PROBLEM DETAILS
Across the listing below, count the lines containing "которые". Answer with that number only.

━━━━━━━━━━━━━━━━━━━━

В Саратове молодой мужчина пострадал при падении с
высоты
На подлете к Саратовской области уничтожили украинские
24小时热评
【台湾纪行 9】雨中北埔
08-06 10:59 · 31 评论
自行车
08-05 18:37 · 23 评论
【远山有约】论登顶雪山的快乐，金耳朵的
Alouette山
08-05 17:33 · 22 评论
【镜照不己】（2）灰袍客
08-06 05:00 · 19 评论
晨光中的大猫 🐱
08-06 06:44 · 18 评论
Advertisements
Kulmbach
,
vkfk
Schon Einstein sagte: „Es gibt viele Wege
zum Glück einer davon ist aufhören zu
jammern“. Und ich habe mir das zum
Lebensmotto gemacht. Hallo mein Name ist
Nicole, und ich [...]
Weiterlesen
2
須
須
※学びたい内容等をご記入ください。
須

━━━━━━━━━━━━━━━━━━━━

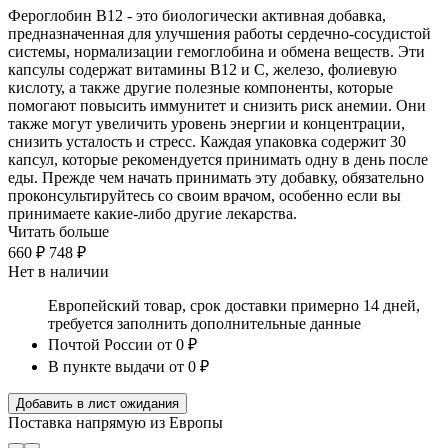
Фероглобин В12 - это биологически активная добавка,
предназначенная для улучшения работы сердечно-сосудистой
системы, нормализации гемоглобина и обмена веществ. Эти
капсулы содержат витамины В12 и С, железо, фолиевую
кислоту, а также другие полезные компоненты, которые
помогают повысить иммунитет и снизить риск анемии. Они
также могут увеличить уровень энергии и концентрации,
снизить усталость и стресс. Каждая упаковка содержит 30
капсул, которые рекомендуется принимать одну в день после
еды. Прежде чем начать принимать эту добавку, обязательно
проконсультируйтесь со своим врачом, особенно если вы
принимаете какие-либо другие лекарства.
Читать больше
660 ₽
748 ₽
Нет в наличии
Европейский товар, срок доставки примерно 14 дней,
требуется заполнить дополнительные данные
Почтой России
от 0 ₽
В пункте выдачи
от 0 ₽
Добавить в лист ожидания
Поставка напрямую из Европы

━━━━━━━━━━━━━━━━━━━━

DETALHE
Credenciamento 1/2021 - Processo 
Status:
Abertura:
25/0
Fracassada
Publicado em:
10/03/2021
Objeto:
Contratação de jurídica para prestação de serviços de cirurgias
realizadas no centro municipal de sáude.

━━━━━━━━━━━━━━━━━━━━

THE ANSWER
2